Live, attenuated spore vaccines are available for preven­tion or control of anthrax. These vaccines are usually derived from the 34F₂ “Sterne” strain. When vaccinating in the face of an outbreak, vaccine should be given to animals not showing any signs. Animals showing signs should be treated with antibiotics. If antibiotics are given, an interim of 7-10 days should be observed before any subsequent vaccination is administered so as not to diminish vaccine efficacy.

For prevention in endemic areas, anthrax vaccines are usually given annually. Goats are prone to adverse reactions (progressive edema) after receiving the Sterne vaccine and it should be used with caution in goats. To minimize the risk, it has been suggested that an initial schedule of two inoculations one month apart be observed, with the first dose being one-quarter of the standard recommended dose and the second dose being the standard recommended dose. A single annual booster may be administered thereafter (WHO 2008). In goats the vaccine should be given SC in the flank or tail fold rather than the neck.

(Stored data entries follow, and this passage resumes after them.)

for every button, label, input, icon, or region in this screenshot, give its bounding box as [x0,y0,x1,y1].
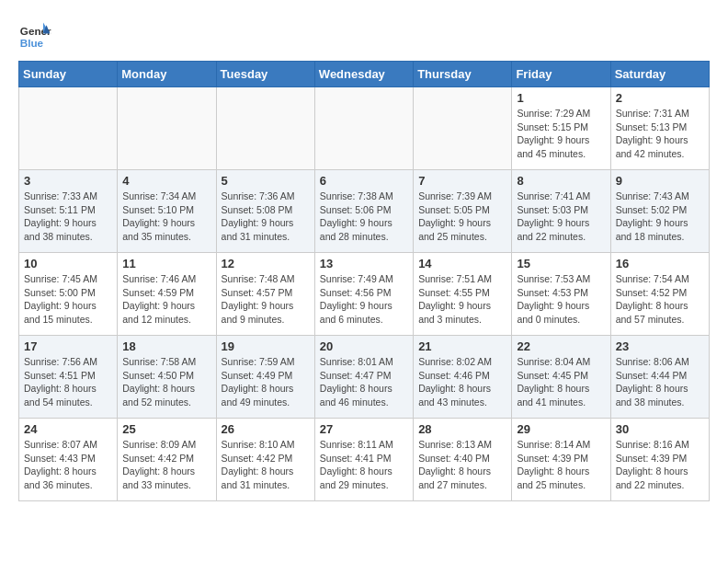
day-number: 25 [122,422,210,436]
calendar-cell: 2Sunrise: 7:31 AM Sunset: 5:13 PM Daylig… [610,87,709,170]
calendar-cell: 14Sunrise: 7:51 AM Sunset: 4:55 PM Dayli… [414,253,512,336]
calendar-cell: 28Sunrise: 8:13 AM Sunset: 4:40 PM Dayli… [414,419,512,501]
column-header-friday: Friday [512,62,610,87]
week-row-3: 10Sunrise: 7:45 AM Sunset: 5:00 PM Dayli… [19,253,710,336]
calendar-cell: 15Sunrise: 7:53 AM Sunset: 4:53 PM Dayli… [512,253,610,336]
calendar-cell: 27Sunrise: 8:11 AM Sunset: 4:41 PM Dayli… [314,419,413,501]
calendar-cell: 16Sunrise: 7:54 AM Sunset: 4:52 PM Dayli… [610,253,709,336]
calendar-cell [216,87,314,170]
day-number: 15 [517,257,605,270]
day-info: Sunrise: 7:33 AM Sunset: 5:11 PM Dayligh… [24,190,112,244]
calendar-cell: 22Sunrise: 8:04 AM Sunset: 4:45 PM Dayli… [512,336,610,419]
calendar-cell: 7Sunrise: 7:39 AM Sunset: 5:05 PM Daylig… [414,170,512,253]
calendar-cell [414,87,512,170]
day-number: 20 [320,339,408,353]
calendar-cell: 24Sunrise: 8:07 AM Sunset: 4:43 PM Dayli… [19,419,118,501]
day-info: Sunrise: 7:48 AM Sunset: 4:57 PM Dayligh… [222,272,310,327]
day-info: Sunrise: 7:58 AM Sunset: 4:50 PM Dayligh… [122,355,210,409]
day-number: 23 [616,339,704,353]
day-info: Sunrise: 7:29 AM Sunset: 5:15 PM Dayligh… [517,107,605,161]
day-number: 16 [616,257,704,270]
day-info: Sunrise: 7:39 AM Sunset: 5:05 PM Dayligh… [418,190,506,244]
day-info: Sunrise: 8:01 AM Sunset: 4:47 PM Dayligh… [320,355,408,409]
logo-icon: General Blue [18,18,51,52]
day-info: Sunrise: 7:43 AM Sunset: 5:02 PM Dayligh… [616,190,704,244]
calendar-cell: 18Sunrise: 7:58 AM Sunset: 4:50 PM Dayli… [118,336,216,419]
day-info: Sunrise: 7:36 AM Sunset: 5:08 PM Dayligh… [222,190,310,244]
day-number: 2 [616,91,704,105]
day-number: 12 [222,257,310,270]
day-info: Sunrise: 8:06 AM Sunset: 4:44 PM Dayligh… [616,355,704,409]
calendar-cell: 23Sunrise: 8:06 AM Sunset: 4:44 PM Dayli… [610,336,709,419]
day-info: Sunrise: 7:41 AM Sunset: 5:03 PM Dayligh… [517,190,605,244]
day-info: Sunrise: 7:56 AM Sunset: 4:51 PM Dayligh… [24,355,112,409]
calendar-cell: 10Sunrise: 7:45 AM Sunset: 5:00 PM Dayli… [19,253,118,336]
calendar-cell: 13Sunrise: 7:49 AM Sunset: 4:56 PM Dayli… [314,253,413,336]
day-info: Sunrise: 7:49 AM Sunset: 4:56 PM Dayligh… [320,272,408,327]
calendar-cell: 5Sunrise: 7:36 AM Sunset: 5:08 PM Daylig… [216,170,314,253]
day-info: Sunrise: 8:09 AM Sunset: 4:42 PM Dayligh… [122,438,210,492]
calendar-cell: 3Sunrise: 7:33 AM Sunset: 5:11 PM Daylig… [19,170,118,253]
calendar-table: SundayMondayTuesdayWednesdayThursdayFrid… [18,61,710,501]
week-row-5: 24Sunrise: 8:07 AM Sunset: 4:43 PM Dayli… [19,419,710,501]
day-number: 4 [122,174,210,188]
calendar-cell: 29Sunrise: 8:14 AM Sunset: 4:39 PM Dayli… [512,419,610,501]
calendar-cell: 21Sunrise: 8:02 AM Sunset: 4:46 PM Dayli… [414,336,512,419]
day-number: 17 [24,339,112,353]
calendar-cell [19,87,118,170]
day-number: 19 [222,339,310,353]
calendar-cell: 8Sunrise: 7:41 AM Sunset: 5:03 PM Daylig… [512,170,610,253]
day-number: 30 [616,422,704,436]
header: General Blue [18,18,710,52]
day-number: 18 [122,339,210,353]
calendar-cell: 17Sunrise: 7:56 AM Sunset: 4:51 PM Dayli… [19,336,118,419]
day-info: Sunrise: 7:54 AM Sunset: 4:52 PM Dayligh… [616,272,704,327]
day-number: 24 [24,422,112,436]
day-number: 7 [418,174,506,188]
day-number: 6 [320,174,408,188]
calendar-cell: 4Sunrise: 7:34 AM Sunset: 5:10 PM Daylig… [118,170,216,253]
day-info: Sunrise: 8:13 AM Sunset: 4:40 PM Dayligh… [418,438,506,492]
day-number: 21 [418,339,506,353]
logo: General Blue [18,18,55,52]
column-header-tuesday: Tuesday [216,62,314,87]
calendar-cell: 9Sunrise: 7:43 AM Sunset: 5:02 PM Daylig… [610,170,709,253]
day-number: 14 [418,257,506,270]
day-info: Sunrise: 7:38 AM Sunset: 5:06 PM Dayligh… [320,190,408,244]
column-header-wednesday: Wednesday [314,62,413,87]
calendar-cell: 30Sunrise: 8:16 AM Sunset: 4:39 PM Dayli… [610,419,709,501]
day-number: 11 [122,257,210,270]
calendar-cell: 20Sunrise: 8:01 AM Sunset: 4:47 PM Dayli… [314,336,413,419]
week-row-4: 17Sunrise: 7:56 AM Sunset: 4:51 PM Dayli… [19,336,710,419]
day-number: 9 [616,174,704,188]
day-number: 28 [418,422,506,436]
week-row-1: 1Sunrise: 7:29 AM Sunset: 5:15 PM Daylig… [19,87,710,170]
day-info: Sunrise: 8:10 AM Sunset: 4:42 PM Dayligh… [222,438,310,492]
column-header-thursday: Thursday [414,62,512,87]
day-number: 27 [320,422,408,436]
day-info: Sunrise: 7:53 AM Sunset: 4:53 PM Dayligh… [517,272,605,327]
calendar-cell: 1Sunrise: 7:29 AM Sunset: 5:15 PM Daylig… [512,87,610,170]
day-number: 22 [517,339,605,353]
calendar-cell: 11Sunrise: 7:46 AM Sunset: 4:59 PM Dayli… [118,253,216,336]
day-info: Sunrise: 7:46 AM Sunset: 4:59 PM Dayligh… [122,272,210,327]
day-number: 26 [222,422,310,436]
week-row-2: 3Sunrise: 7:33 AM Sunset: 5:11 PM Daylig… [19,170,710,253]
day-info: Sunrise: 7:51 AM Sunset: 4:55 PM Dayligh… [418,272,506,327]
calendar-cell: 26Sunrise: 8:10 AM Sunset: 4:42 PM Dayli… [216,419,314,501]
day-info: Sunrise: 8:11 AM Sunset: 4:41 PM Dayligh… [320,438,408,492]
calendar-cell: 6Sunrise: 7:38 AM Sunset: 5:06 PM Daylig… [314,170,413,253]
day-info: Sunrise: 7:31 AM Sunset: 5:13 PM Dayligh… [616,107,704,161]
day-info: Sunrise: 7:45 AM Sunset: 5:00 PM Dayligh… [24,272,112,327]
calendar-cell: 12Sunrise: 7:48 AM Sunset: 4:57 PM Dayli… [216,253,314,336]
day-info: Sunrise: 7:59 AM Sunset: 4:49 PM Dayligh… [222,355,310,409]
day-number: 1 [517,91,605,105]
day-number: 3 [24,174,112,188]
day-info: Sunrise: 8:04 AM Sunset: 4:45 PM Dayligh… [517,355,605,409]
calendar-cell [118,87,216,170]
day-info: Sunrise: 8:14 AM Sunset: 4:39 PM Dayligh… [517,438,605,492]
day-info: Sunrise: 7:34 AM Sunset: 5:10 PM Dayligh… [122,190,210,244]
day-number: 13 [320,257,408,270]
column-header-monday: Monday [118,62,216,87]
day-info: Sunrise: 8:16 AM Sunset: 4:39 PM Dayligh… [616,438,704,492]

Anthrax is an important zoonotic disease. Transmission is usually by direct handling of hair, wool, skins, or car­casses of infected or contaminated animals. The disease can also be spread by inhalation of spores. A textile mill worker in North Carolina was diagnosed with anthrax that was traced to handling cashmere goat hair imported from endemic regions of western Asia (Briggs et al. 1988). Cases of cutaneous and inhalation anthrax in humans have been reported in the United States in association with the han­dling of goat skins imported from Africa for drum-making (Kaplan 2007). There are numerous reports from develop­ing countries of human cases of anthrax occurring among villagers who eat meat from livestock that have died of anthrax, including goat meat (Boutin et al. 1985; ProMED­mail 2006). Suitable personal protective equipment should be worn when handling carcasses or animal products sus­pected of being contaminated with anthrax. Animals dying of unknown causes or of suspected anthrax should not be eaten. Carcasses should be burned or buried deeply to avoid dissemination and persistence of spores in the environment.